These days I am spending most of my online social networking time on tumblr, which is ironic, as it took me well over a year before I got the hang of it.
I had been homeless on the web since MySpace turned into a ghost town and the forums I had visited also died at around the same time – probably all due to the unstoppable rise of facebook. While I’ve been able to transfer quite a few of these contacts to facebook, I never really liked spending time there. In 2010, I signed up to twitter, which I like a lot, but it is a medium more than a place. I can use it to widen the audience for blog entries (on blogspot) or photos (on flickr), but if I spend more than five minutes watching my twitter timeline (following some 1600 people!), the futility and randomness of it gets to me. Unless there is some major political scandal to kick around, which is always fun on twitter. (I also tried google+ but that never took off, and I am registered with LinkedIn, but it bores me to tears.)
So, well, tumblr and I started out on the wrong foot. I signed up in June 2011 when somebody whom I knew from mutual blog-following on blogspot moved her blogging activity to tumblr and I wanted to stay in touch.
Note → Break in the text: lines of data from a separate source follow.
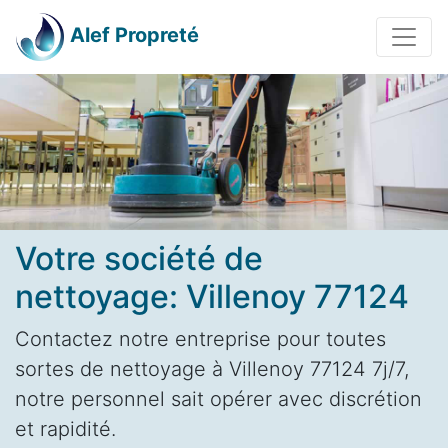
Alef Propreté
Votre société de
nettoyage: Villenoy 77124
Contactez notre entreprise pour toutes
sortes de nettoyage à Villenoy 77124 7j/7,
notre personnel sait opérer avec discrétion
et rapidité.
However, she soon succumbed to the temptation of the NSFW blogs available on tumblr and ended up reblogging that kind of stuff endlessly without posting anything of her own.
In the first months I didn’t come across any individuals who were actually posting their own content. Everything I saw back then seemed to be just swirling round in circles (which I guess is where the name tumblr comes from?) and come from unattributed sources, i.e. probably stolen. Using tags like #science I found some vaguely interesting blogs that I still follow, like the mother nature network, which covers science and environment, but that didn’t really pull me in.
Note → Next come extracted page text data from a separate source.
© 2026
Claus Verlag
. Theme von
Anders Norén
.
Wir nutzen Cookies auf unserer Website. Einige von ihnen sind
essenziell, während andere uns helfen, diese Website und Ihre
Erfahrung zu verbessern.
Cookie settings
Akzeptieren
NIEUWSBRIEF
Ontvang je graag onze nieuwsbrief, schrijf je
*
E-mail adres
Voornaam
The legacy of my very first contact in tumblr meant that I had no shortage of addresses for erotica, but once I eliminated all peniswaving blogs, I was left with a few lesbian ones (which I still love) and one that systematically reblogs “topless Tuesday” photos. For a few months I just let these float by, but at one point I started to wonder who these women were. If I liked the face above the boobs I looked up the blog and found quite a few interesting people who – and that was rather important to me – did post their own content, rather than just reblogging all the time.
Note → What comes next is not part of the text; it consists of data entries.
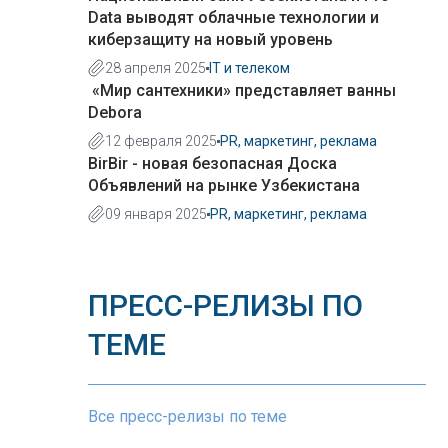
Data выводят облачные технологии и
киберзащиту на новый уровень
28 апреля 2025
IT и телеком
«Мир сантехники» представляет ванны
Debora
12 февраля 2025
PR, маркетинг, реклама
BirBir - новая безопасная Доска
Объявлений на рынке Узбекистана
09 января 2025
PR, маркетинг, реклама
ПРЕСС-РЕЛИЗЫ ПО
ТЕМЕ
Все пресс-релизы по теме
Some of them even very kindly followed me back, so by that stage – perhaps 1 year into the experience - I had around 20 followers (as many as my blog on blogspot has, except that I don’t think that anybody still checks the blogs they follow there). That gave me a little bit more confidence to expect that somebody, at some point might actually look at contributions I post, so I systematically posted links to my articles and blog entries from blogspot. That helped a little bit, some people became interested in the science bits I had to offer.
Then I widened my spectrum, discovered that there is a one-click option to share my flickr photos on tumblr, also posted the odd video, and ended up sharing everything I posted elsewhere (blogspot, twitter, flickr, facebook) on tumblr as well, and more. By the beginning of this month, the increased activity succeeded in attracting new followers on a daily basis, and catalysing new friendships in a way that I hadn’t really experienced since the demise of myspace.
Tumblr really has become a place on the web where I like to spend time, where I’m surrounded by people who I like, even if they are still mostly strangers. I find it amazing how openly people communicate about very intimate problems over there, and how supportive and loving most people are (apart from some anon. trolling – personally I’ve switched off anonymous asks, so I don’t have that problem). I’m beginning to worry that this is too good to last and that Murdoch might soon buy it up and ruin it (this irrational fear will in the future be called the MySpace trauma). I'm just hoping it stays exactly as it is.